Do you have a dull job? Wonder how it can be made more motivating? That’s the challenge – how can we make jobs that are typically not much fun (like an assembly line job) more interesting to do? There is a lot of research on this important topic (check out The Five Drivers of Happiness at Work from the Wall Street Journal).
And Dan Pink wrote a good deal about this in his book Drive: The Surprising Truth About What Motivates Us. This is one of the challenges facing I/O psychologists and in this episode I discuss the Job Characteristics theory by Hackman and Oldham and apply it to assembly line jobs in China where your iPhone is made and where a record number of suicides have occurred over the past few years. Can we use job redesign to make such jobs more tolerable?
5 Characteristics of Jobs that Affect Motivation
- Significance: do the workers feel that the work they do every day is important in the grander scheme of things? To some workers it’s clear that their daily work is important (say, nurses), while others (say, assembly line workers who put together cell phone components) may not feel that their work is important. However, you can help cell phone assembly line workers get a connection to the significance of their work by reminding them of how important cell phones are to the global connections they enable between people and the role cell phones play (through photos and messaging) in changing the world. Here’s an article on the important role that leaders play in helping their employees find meaning in their work.
- Identity: as opposed to putting one tiny piece onto something that other people put tiny pieces onto, it’s important for workers to be able to identify a whole task that they themselves created. Is there a way to redesign a job so that workers can put their names on something and say with pride, “I created that”?
- Variety: nothing kills motivation faster than monotony. How can you increase the variety of things that workers do? How can you let them tap into their skills or build new skills so that work can include some variety from day to day?
- Feedback: employees need to know how well they’re doing their jobs. This helps with imparting a sense of pride as well. Feedback can come from a car that rolls off the assembly line and works perfectly (low defects) or it can come from a boss who tells the worker how well he/she is doing.
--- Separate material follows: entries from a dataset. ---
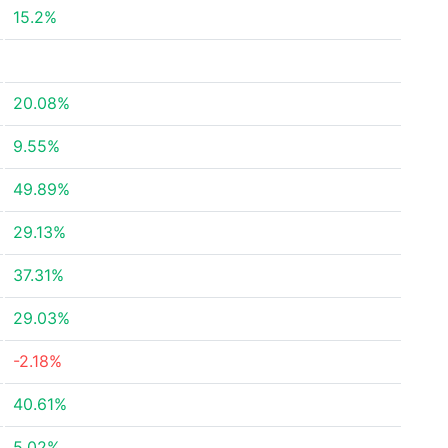
15.2%
20.08%
9.55%
49.89%
29.13%
37.31%
29.03%
-2.18%
40.61%
5.02%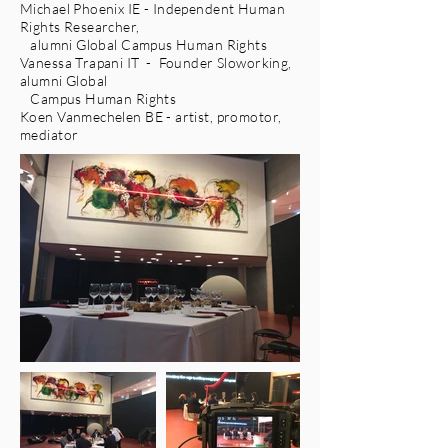
Michael Phoenix IE - Independent Human
Rights Researcher,
alumni Global Campus Human Rights
Vanessa Trapani IT - Founder Sloworking,
alumni Global
Campus Human Rights
Koen Vanmechelen BE - artist, promotor,
mediator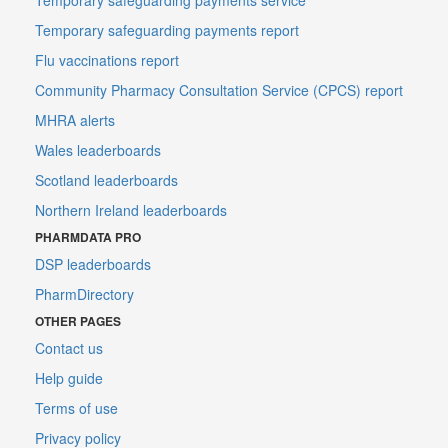
Temporary safeguarding payments report
Flu vaccinations report
Community Pharmacy Consultation Service (CPCS) report
MHRA alerts
Wales leaderboards
Scotland leaderboards
Northern Ireland leaderboards
PHARMDATA PRO
DSP leaderboards
PharmDirectory
OTHER PAGES
Contact us
Help guide
Terms of use
Privacy policy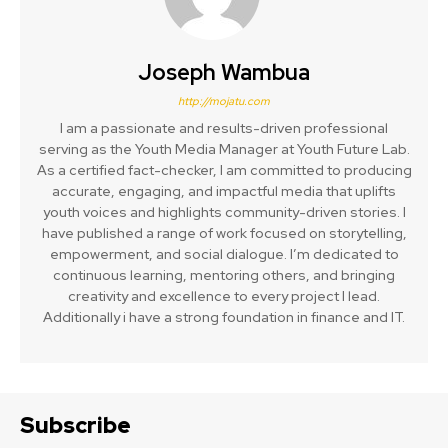
Joseph Wambua
http://mojatu.com
I am a passionate and results-driven professional
serving as the Youth Media Manager at Youth Future Lab.
As a certified fact-checker, I am committed to producing
accurate, engaging, and impactful media that uplifts
youth voices and highlights community-driven stories. I
have published a range of work focused on storytelling,
empowerment, and social dialogue. I’m dedicated to
continuous learning, mentoring others, and bringing
creativity and excellence to every project I lead.
Additionally i have a strong foundation in finance and IT.
Subscribe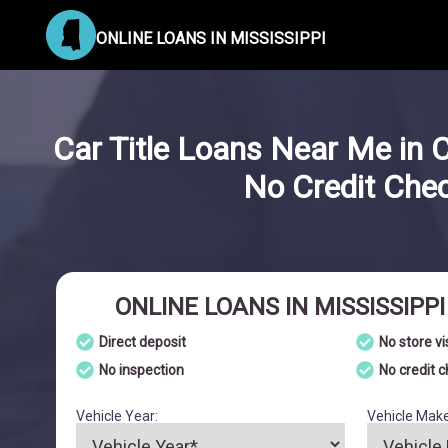
ONLINE LOANS IN MISSISSIPPI
Car Title Loans Near Me in C
No Credit Che
ONLINE LOANS IN MISSISSIPP
Direct deposit
No store vi
No inspection
No credit 
Vehicle Year:
Vehicle Make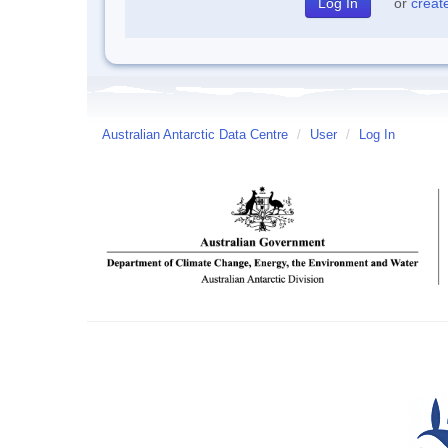
or
creat
Australian Antarctic Data Centre
/
User
/
Log In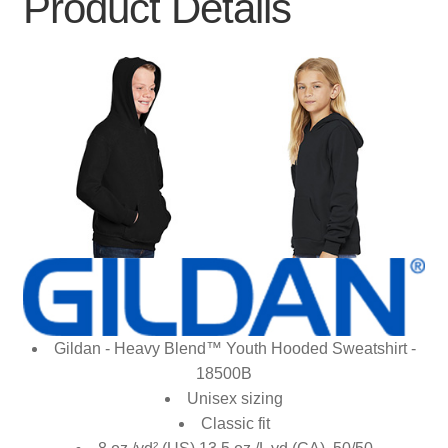
Product Details
Gildan - Heavy Blend™ Youth Hooded Sweatshirt -
18500B
Unisex sizing
Classic fit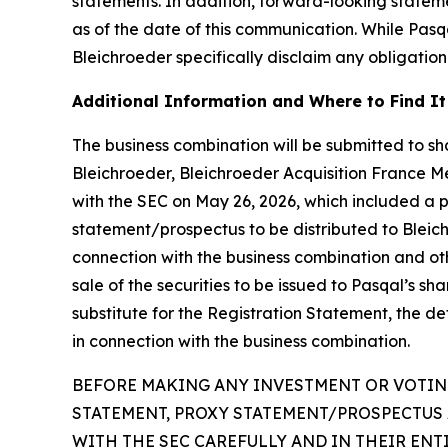
statements. In addition, forward-looking statem
as of the date of this communication. While Pas
Bleichroeder specifically disclaim any obligation
Additional Information and Where to Find It
The business combination will be submitted to sha
Bleichroeder, Bleichroeder Acquisition France Me
with the SEC on May 26, 2026, which included a 
statement/prospectus to be distributed to Bleichro
connection with the business combination and oth
sale of the securities to be issued to Pasqal’s s
substitute for the Registration Statement, the d
in connection with the business combination.
BEFORE MAKING ANY INVESTMENT OR VOTING
STATEMENT, PROXY STATEMENT/PROSPECTUS 
WITH THE SEC CAREFULLY AND IN THEIR EN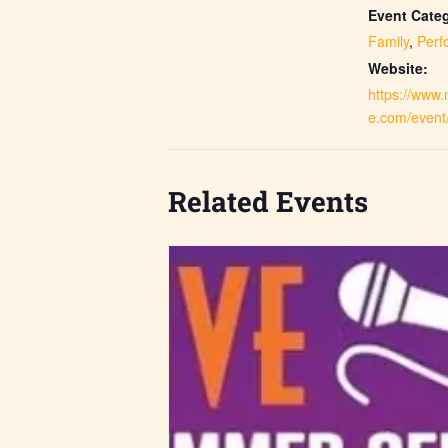
Event Categ
Family
,
Perf
Website:
https://www
e.com/event
Related Events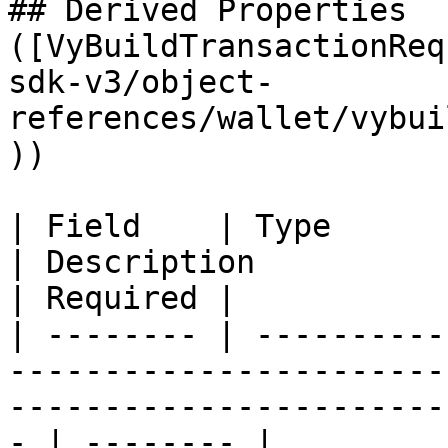
## Derived Properties 
([VyBuildTransactionReq
sdk-v3/object-
references/wallet/vybui
))

| Field    | Type                                                                                 
| Description                                         
| Required |

| -------- | ----------
-----------------------
-----------------------
- | -------- |
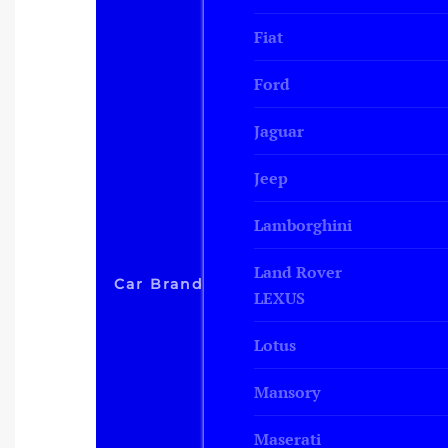
Fiat
Ford
Jaguar
Jeep
Lamborghini
Land Rover
Car Brand
LEXUS
Lotus
Mansory
Maserati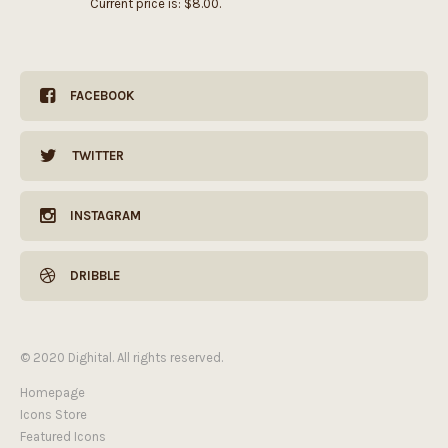
Current price is: $8.00.
FACEBOOK
TWITTER
INSTAGRAM
DRIBBLE
© 2020 Dighital. All rights reserved.
Homepage
Icons Store
Featured Icons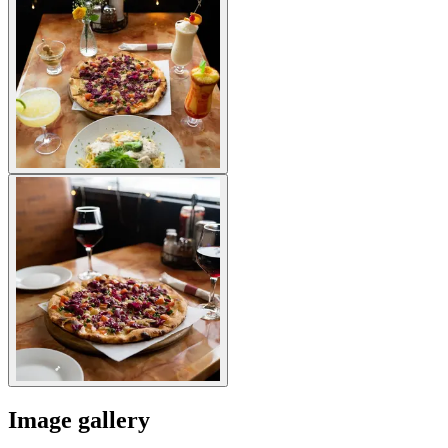
Image gallery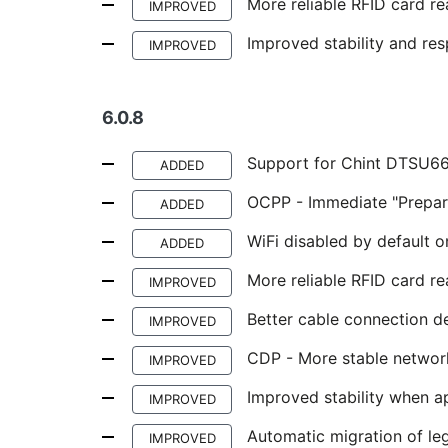
More reliable RFID card re
IMPROVED
Improved stability and re
IMPROVED
6.0.8
Support for Chint DTSU
ADDED
OCPP - Immediate "Prepar
ADDED
WiFi disabled by default o
ADDED
More reliable RFID card rea
IMPROVED
Better cable connection d
IMPROVED
CDP - More stable network
IMPROVED
Improved stability when a
IMPROVED
Automatic migration of l
IMPROVED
- Autonomy: many employees benefit from having some say in how things are done. What aspects of the job can be supervised or redesigned based on input from employees? What decisions can they make on their own?
zak
March 6, 2011Interesting…
Now what about rock stars/movie stars…? Maybe dying of an overdose is some sort of suicide? Being a public person -a job characteristic?- creating a lot of pressure? I don’t know… maybe I’m reaching too much? or there is some similarities here? or maybe it’s a completely different problem?
I’m just thinking out loud :-)))
Keep the good work!
Michael
March 6, 2011Matt,
Thanks for mentioning Ariely. I have Predictably Irrational on my bookshelf but I just haven’t started reading it yet. Gotta get to that. Thanks for the push. I know he has some good ideas.
MatthewTA
March 6, 2011I’ve enjoyed your podcast immensely, especially these I/O psych episodes which never seem to get the same interest in other psych podcasts.
I wanted to recommend the work of Dan Ariely if you haven’t already encountered him (I did a google search of your domain and didn’t find ‘ariely’). He is a behavioral economist, and writes quite a bit about productivity, happiness, j0b satisfaction and meaning at work in his books ‘Predictably Irrational’ and ‘The Upside of Irrationality’.
Again, thanks for your podcast and keep up the good work.